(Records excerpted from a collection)
..........
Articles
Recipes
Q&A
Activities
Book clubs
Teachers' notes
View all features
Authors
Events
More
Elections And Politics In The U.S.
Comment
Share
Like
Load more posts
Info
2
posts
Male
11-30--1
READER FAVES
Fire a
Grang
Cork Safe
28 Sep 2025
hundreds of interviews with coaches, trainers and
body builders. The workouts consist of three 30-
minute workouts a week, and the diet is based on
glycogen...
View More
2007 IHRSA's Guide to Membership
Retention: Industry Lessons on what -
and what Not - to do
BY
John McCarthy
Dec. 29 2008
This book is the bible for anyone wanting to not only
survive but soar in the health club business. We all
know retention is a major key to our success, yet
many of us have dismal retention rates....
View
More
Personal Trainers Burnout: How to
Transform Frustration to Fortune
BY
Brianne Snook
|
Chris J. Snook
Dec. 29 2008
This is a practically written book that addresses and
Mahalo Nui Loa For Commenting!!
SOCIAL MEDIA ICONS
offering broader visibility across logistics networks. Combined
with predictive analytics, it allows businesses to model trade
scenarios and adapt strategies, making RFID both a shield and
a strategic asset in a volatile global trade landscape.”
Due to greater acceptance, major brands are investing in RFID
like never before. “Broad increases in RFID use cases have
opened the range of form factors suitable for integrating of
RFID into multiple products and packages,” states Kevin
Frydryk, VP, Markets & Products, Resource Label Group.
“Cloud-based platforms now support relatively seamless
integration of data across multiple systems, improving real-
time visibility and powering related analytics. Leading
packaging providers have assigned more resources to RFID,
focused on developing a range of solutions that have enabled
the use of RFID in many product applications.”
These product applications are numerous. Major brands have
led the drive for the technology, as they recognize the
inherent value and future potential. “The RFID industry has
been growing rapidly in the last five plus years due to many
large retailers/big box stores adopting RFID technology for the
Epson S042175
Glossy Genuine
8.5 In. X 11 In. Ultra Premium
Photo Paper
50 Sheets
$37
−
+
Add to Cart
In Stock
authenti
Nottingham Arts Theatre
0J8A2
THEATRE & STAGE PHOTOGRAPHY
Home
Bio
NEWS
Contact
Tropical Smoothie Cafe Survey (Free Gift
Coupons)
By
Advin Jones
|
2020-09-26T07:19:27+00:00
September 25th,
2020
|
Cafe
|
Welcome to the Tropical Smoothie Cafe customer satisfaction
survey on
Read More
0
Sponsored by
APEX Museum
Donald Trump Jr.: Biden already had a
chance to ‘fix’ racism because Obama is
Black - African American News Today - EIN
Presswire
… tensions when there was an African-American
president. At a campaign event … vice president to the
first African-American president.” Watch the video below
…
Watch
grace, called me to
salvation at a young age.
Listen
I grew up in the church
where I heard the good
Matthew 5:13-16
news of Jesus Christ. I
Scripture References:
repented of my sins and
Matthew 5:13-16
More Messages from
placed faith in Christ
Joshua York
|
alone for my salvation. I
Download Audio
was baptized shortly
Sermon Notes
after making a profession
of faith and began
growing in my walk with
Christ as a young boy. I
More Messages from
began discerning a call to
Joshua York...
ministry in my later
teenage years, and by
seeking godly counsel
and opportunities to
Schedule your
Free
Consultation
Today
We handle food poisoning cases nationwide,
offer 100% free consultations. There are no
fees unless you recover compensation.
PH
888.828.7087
..........
Action item
From the records above, pull out every line containing the word "that".

Result
This is a practically written book that addresses and
focused on developing a range of solutions that have enabled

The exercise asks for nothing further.